The public-use data files in this collection are available for access by the general public. Access does not require affiliation with an ICPSR member institution.
Cahill, Meagan Elizabeth. Geographies of Urban Crime in Nashville, Tennessee, Portland, Oregon, and Tucson, Arizona, 1998-2002. ICPSR04547-v1. Ann Arbor, MI: Inter-university Consortium for Political and Social Research [distributor], 2006-08-31. http://doi.org/10.3886/ICPSR04547.v1
Persistent URL: http://doi.org/10.3886/ICPSR04547.v1
This study was funded by:
- United States Department of Justice. Office of Justice Programs. National Institute of Justice (2003-IJ-CX-1007)
Scope of Study
The files are provided in a WinZip archive with 43 files in three folders. The Geographical Data folder provides provides the Nashville, Portland, and Tucson data in geographic files for use with mapping software. The Statistical Data folder provides the Nashville, Portland, and Tucson data in SPSS for Windows 14.0 system files. The Report Files folder contains the final report and a data dictionary for use with the SPSS for Windows 14.0 system files.

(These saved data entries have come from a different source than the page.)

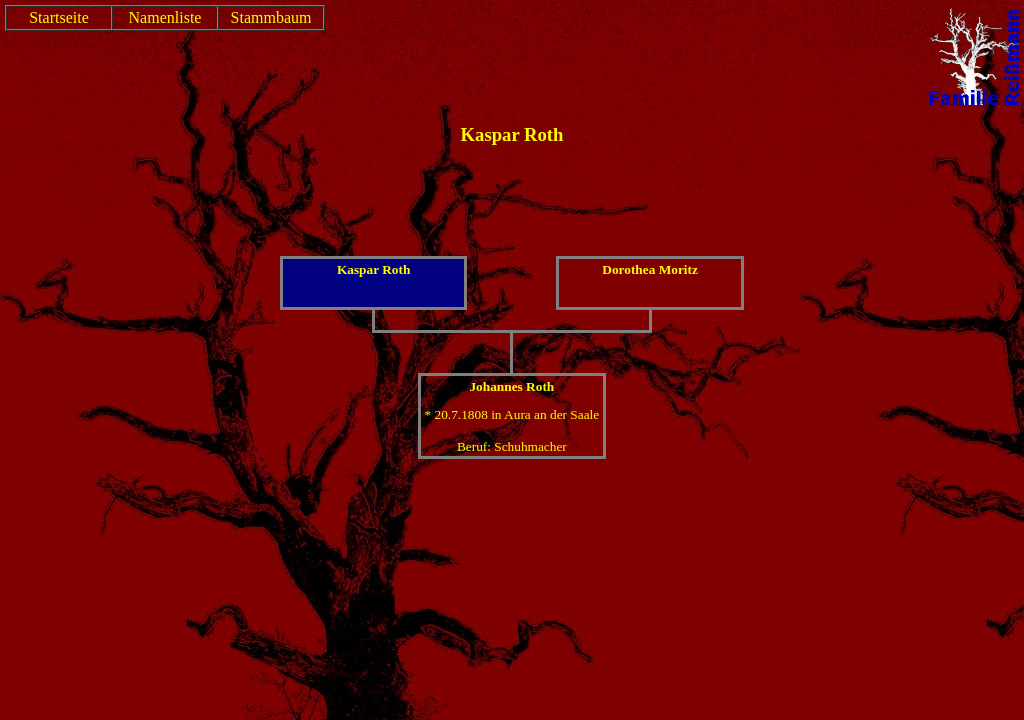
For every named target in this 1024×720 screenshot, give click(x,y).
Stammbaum (271, 17)
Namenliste (165, 17)
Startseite (59, 17)
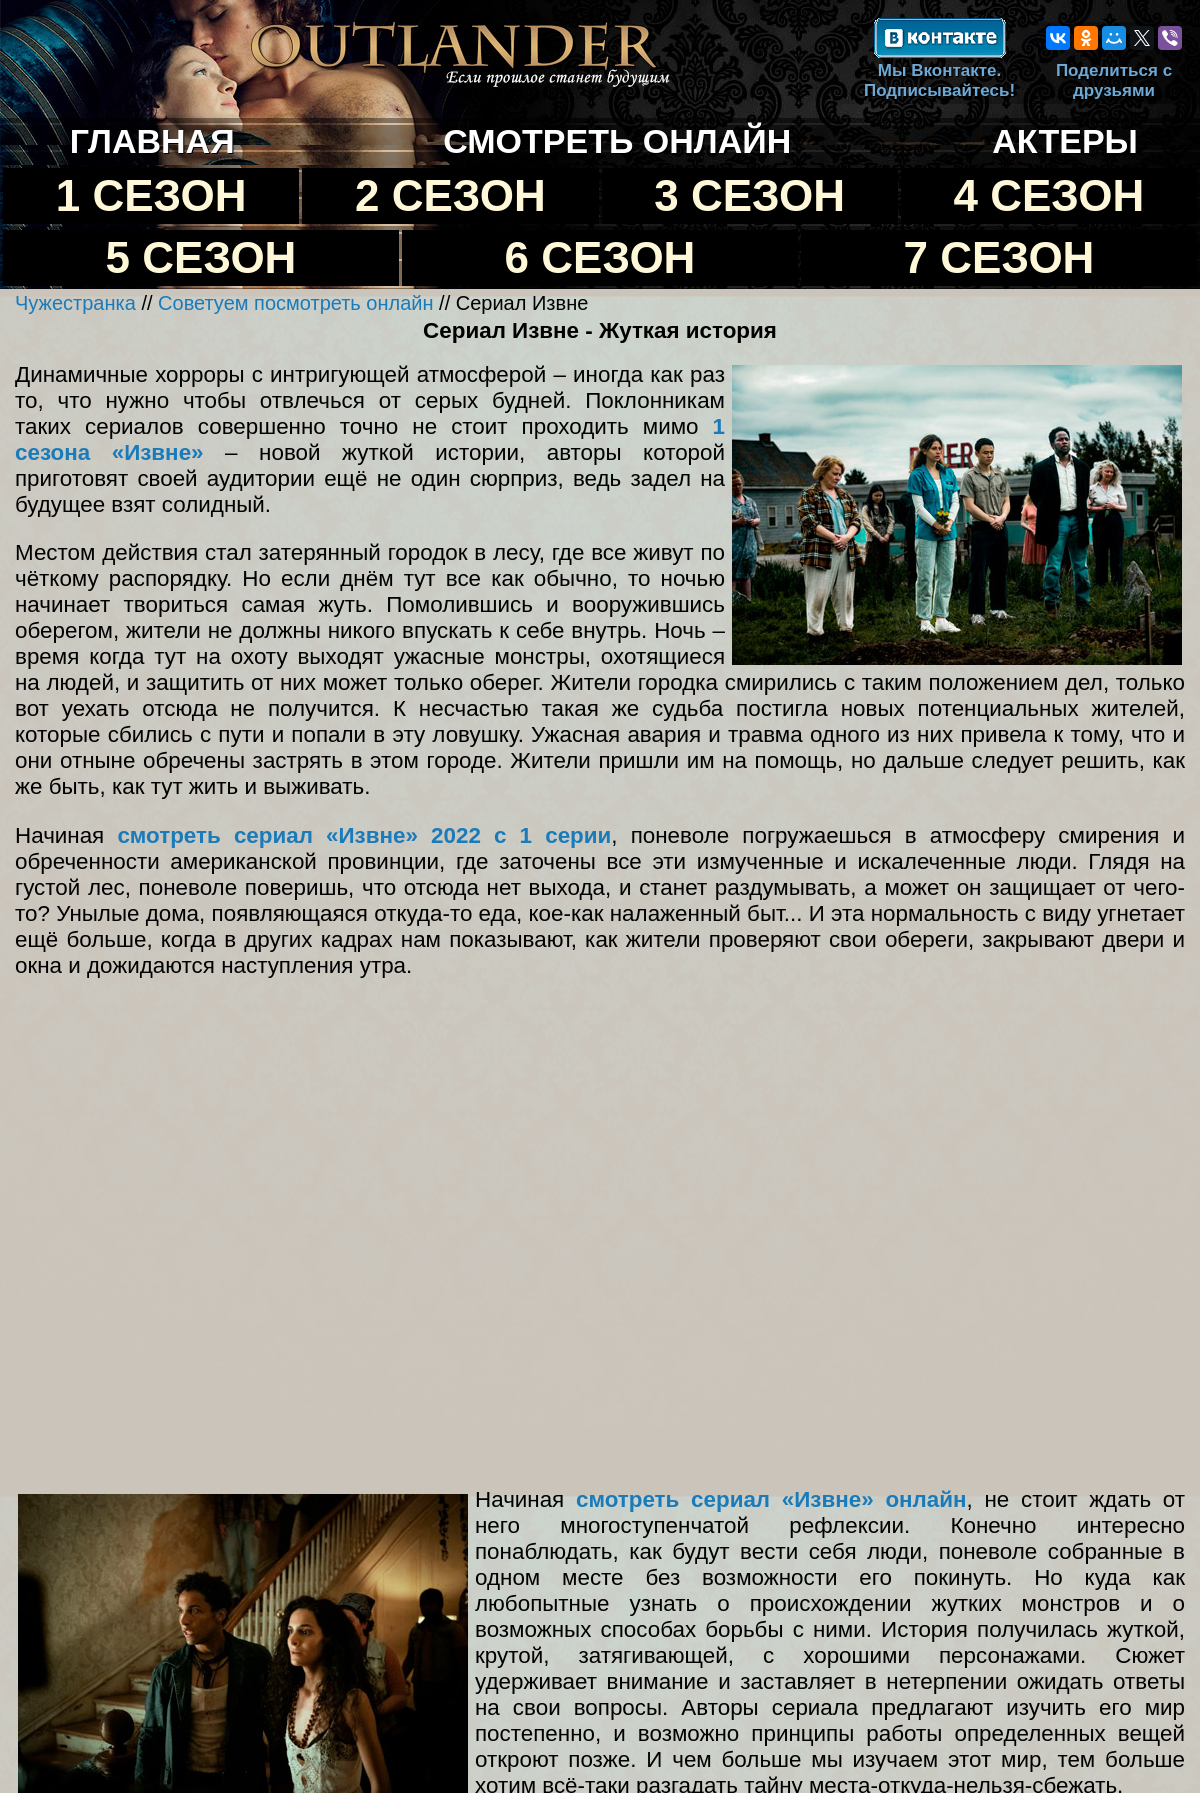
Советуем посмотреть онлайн (295, 303)
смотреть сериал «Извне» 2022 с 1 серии (364, 835)
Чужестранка (75, 303)
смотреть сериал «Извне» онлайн (771, 1499)
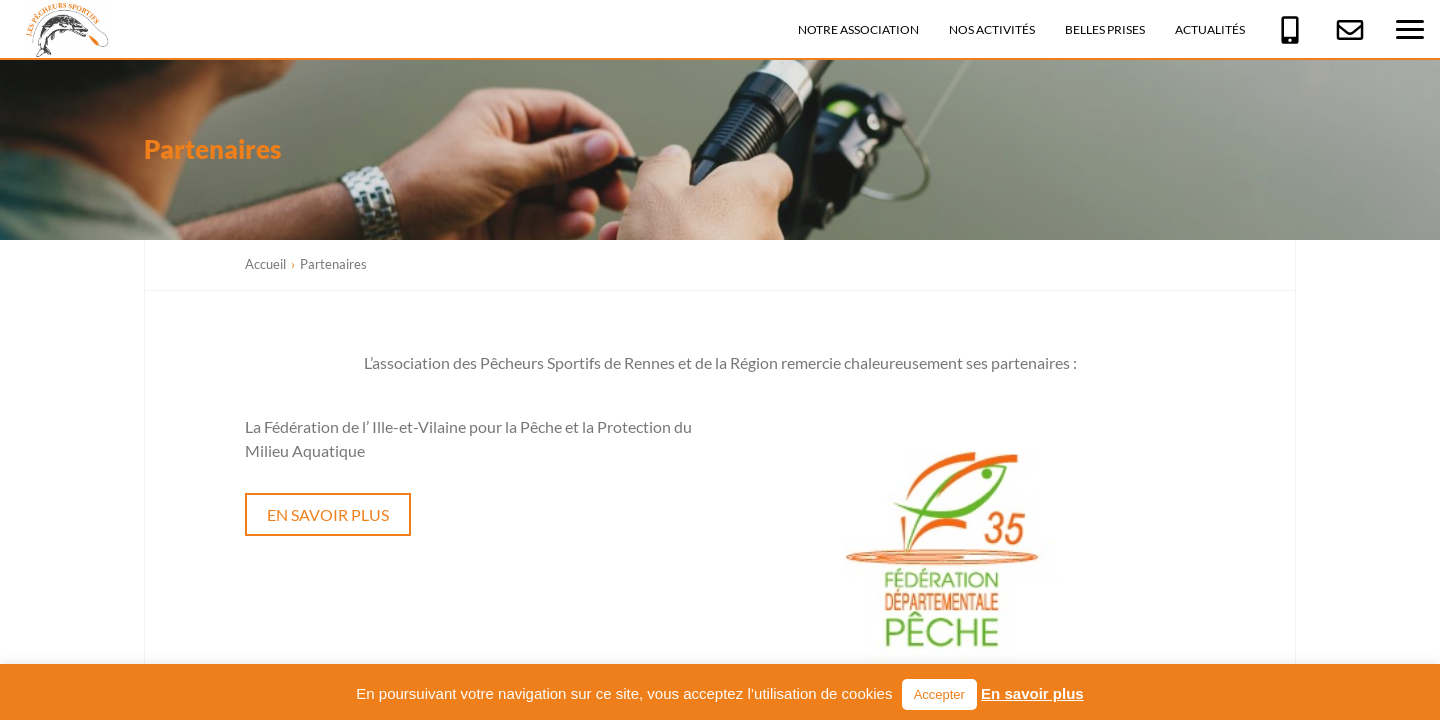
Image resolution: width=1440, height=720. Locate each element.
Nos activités (992, 29)
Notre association (858, 29)
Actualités (1210, 29)
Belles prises (1105, 29)
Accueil (265, 264)
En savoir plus (328, 514)
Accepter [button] (939, 694)
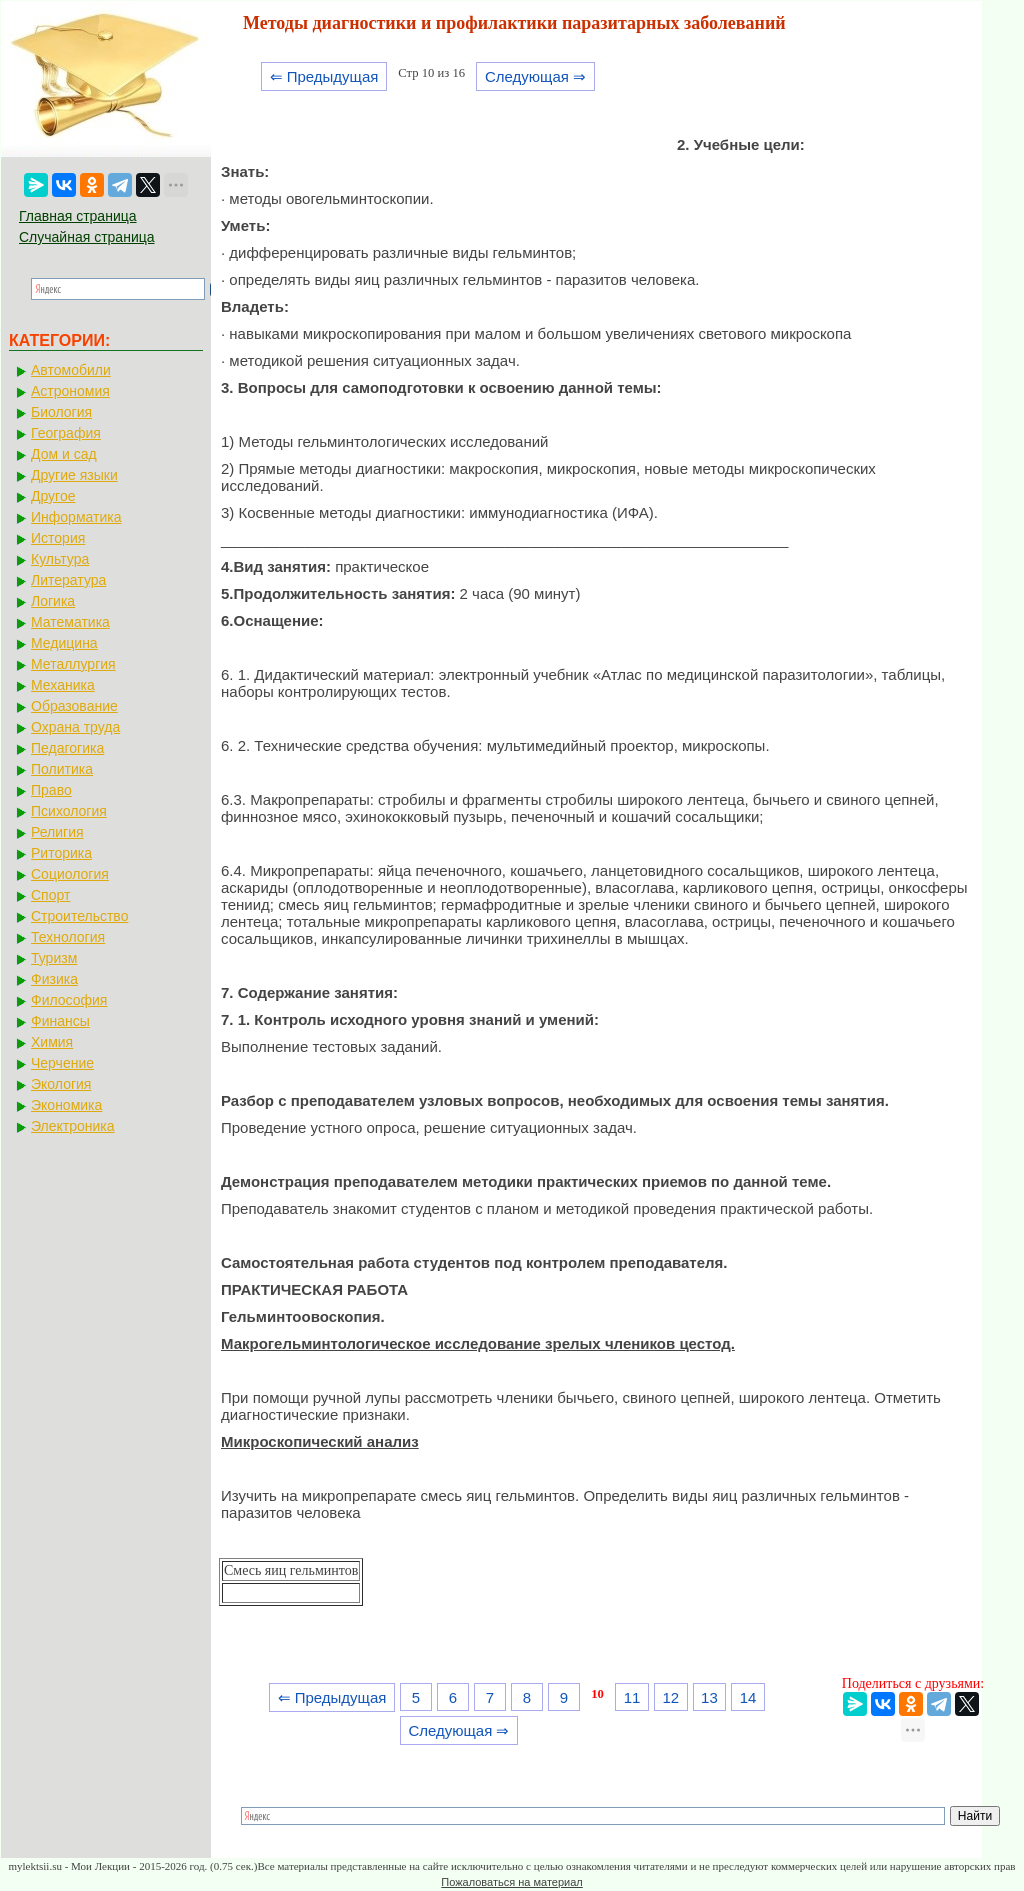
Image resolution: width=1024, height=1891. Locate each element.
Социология (70, 874)
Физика (54, 979)
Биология (61, 412)
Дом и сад (64, 454)
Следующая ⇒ (535, 76)
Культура (60, 559)
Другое (53, 496)
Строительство (79, 916)
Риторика (61, 853)
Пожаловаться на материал (511, 1882)
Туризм (54, 958)
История (58, 538)
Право (51, 790)
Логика (53, 601)
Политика (62, 769)
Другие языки (74, 475)
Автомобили (71, 370)
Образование (74, 706)
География (66, 433)
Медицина (64, 643)
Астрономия (70, 391)
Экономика (66, 1105)
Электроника (73, 1126)
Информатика (76, 517)
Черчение (62, 1063)
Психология (69, 811)
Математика (70, 622)
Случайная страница (87, 237)
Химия (52, 1042)
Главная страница (78, 216)
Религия (57, 832)
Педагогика (67, 748)
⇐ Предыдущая (324, 76)
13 (709, 1697)
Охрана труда (75, 727)
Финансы (60, 1021)
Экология (61, 1084)
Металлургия (73, 664)
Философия (69, 1000)
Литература (68, 580)
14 (748, 1697)
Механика (63, 685)
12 (670, 1697)
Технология (68, 937)
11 (632, 1697)
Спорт (50, 895)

Study Purpose: The purpose of the study was to explore how the geographies of different crimes intersect with the geographies of social, economic, and demographic characteristics in urban places and to develop an understanding of the implications of specific contexts of crime and the spatial relationships between those contexts.
Study Design: This research examined violent crime data collected from the Metro Nashville Police Department, the Portland Police Bureau, and the Tucson and South Tucson Police Departments for the years 1998 through 2002. The location and date of each crime was collected, and the data were geo-coded and aggregated to block groups and census tracts. Frequencies of crime for each category were averaged over the five years in the study period to control for anomalous years when there may have been an unexplained spike or fall in crime. Rates were then calculated using the population figures taken from 2000 Census data. Land use data for each city were obtained from the Metro Nashville government, the Portland Metro government, and the Pima County (AZ) Department of Transportation.
The crime data were collected from the records of the Metro Nashville Police Department, the Portland Police Bureau, and the Tucson and South Tucson Police Departments. Demographic information for Nashville, Portland, and Tucson were collected from 2000 Census data. Land use data for each city were collected from the Metro Nashville government, the Portland Metro government, and the Pima County Department of Transportation.
Description of Variables: These data contain 28 crime variables including: homicide, sexual assault, robbery, aggravated assault, burglary, larceny, motor vehicle theft, other assaults, stolen property, criminal damage, weapons, commercialized sex, sex offenses, narcotic drug laws, offenses against family and children, driving under the influence (DUI), liquor law, disorderly, and juvenile violations. Several demographic variables are included, such as median family income, percent of families with one parent and children under 18, percent of the population over 25 with a college degree, percent of the population living below the poverty level, percent of population unemployed, percent of the population who are African American, percent of the population who are Latino, percent of the population under age 18, and percent of households with five or more members. The data also include land use variables such as the percent of land in commercial uses, the percent of land in high intensity multifamily housing, and the percent of land in multiple land uses.